Once you’re satisfied, initialize the model, choose loss function and optimizer and train.

Code
model = AirlineLSTM()
model.to(device)
Code
# source_hidden
# Solution: loss function
loss_fn = nn.MSELoss()
Code
# source_hidden
# Solution: loss function
optimizer = torch.optim.Adam(model.parameters(), lr=0.001)
Code
epochs = 200
epoch_loginterval = 10
# Dictionary to store validation metrics; use same keys as Keras
metrics = {'accuracy': [], 'loss': [], 'val_accuracy': [], 'val_loss': []}
for t in range(epochs):
    if (t+1) % epoch_loginterval == 0:
        print(f"Epoch {t+1}/{epochs}\n-------------------------------")
    loss = train_loop(train_dataloader, model, loss_fn, optimizer, device)
    metrics["loss"].append(loss)
    if t % epoch_loginterval == 0:
        print(f"  Train: Loss: {loss:.4f}")
    val_loss = test_loop(test_dataloader, model, loss_fn, device)
    metrics["val_loss"].append(val_loss)
    if t % epoch_loginterval == 0:
        print(f"  Test: Val loss: {val_loss:>8f}")
print("Done!")
Code
plot_loss(metrics)
Code
plot_pred(train, test, model)

Recall that the default setting for time steps is 12. If you increase this number, you would look further back in time, which in principle should play to the strength of LSTMs.
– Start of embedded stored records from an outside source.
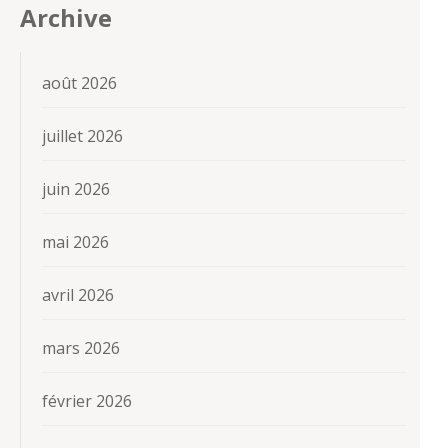
Archive
août 2026
juillet 2026
juin 2026
mai 2026
avril 2026
mars 2026
février 2026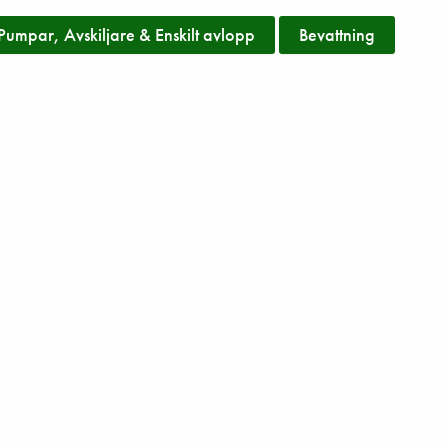
Pumpar, Avskiljare & Enskilt avlopp
Bevattning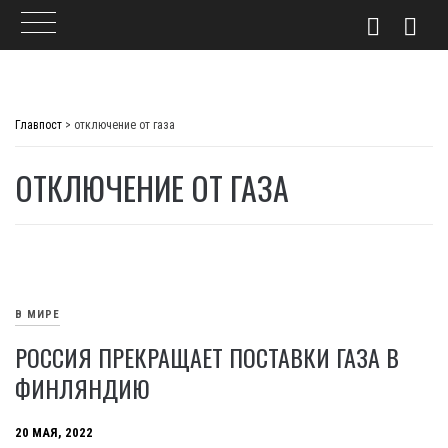
Skip
to
Главпост
>
отключение от газа
content
ОТКЛЮЧЕНИЕ ОТ ГАЗА
В МИРЕ
РОССИЯ ПРЕКРАЩАЕТ ПОСТАВКИ ГАЗА В
ФИНЛЯНДИЮ
20 МАЯ, 2022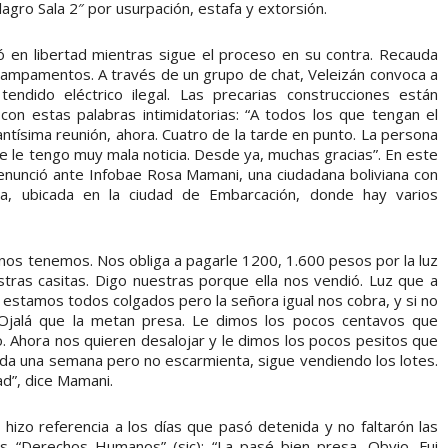
lagro Sala 2″ por usurpación, estafa y extorsión.
en libertad mientras sigue el proceso en su contra. Recauda
s campamentos. A través de un grupo de chat, Veleizán convoca a
tendido eléctrico ilegal. Las precarias construcciones están
con estas palabras intimidatorias: “A todos los que tengan el
antísima reunión, ahora. Cuatro de la tarde en punto. La persona
te le tengo muy mala noticia. Desde ya, muchas gracias”. En este
denunció ante Infobae Rosa Mamani, una ciudadana boliviana con
ma, ubicada en la ciudad de Embarcación, donde hay varios
nos tenemos. Nos obliga a pagarle 1200, 1.600 pesos por la luz
ras casitas. Digo nuestras porque ella nos vendió. Luz que a
 estamos todos colgados pero la señora igual nos cobra, y si no
Ojalá que la metan presa. Le dimos los pocos centavos que
. Ahora nos quieren desalojar y le dimos los pocos pesitos que
ida una semana pero no escarmienta, sigue vendiendo los lotes.
ad”, dice Mamani.
hizo referencia a los días que pasó detenida y no faltarón las
os “Derechos Humanos” (sic): “La pasé bien presa. Obvio. Fui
Note that this need not necessarily lead to better predictions though.

Resources

The airplanes dataset is a commonly used example to introduce time series forecasting with Recurrent Neural Networks, and there are numerous blog posts on the topic. There is also a library called Darts that is dedicated to time series analyses in Python. On the Darts website you can find a worked example that highlights some additional aspects of time series forecasting, such as making use of the known covariates month and year.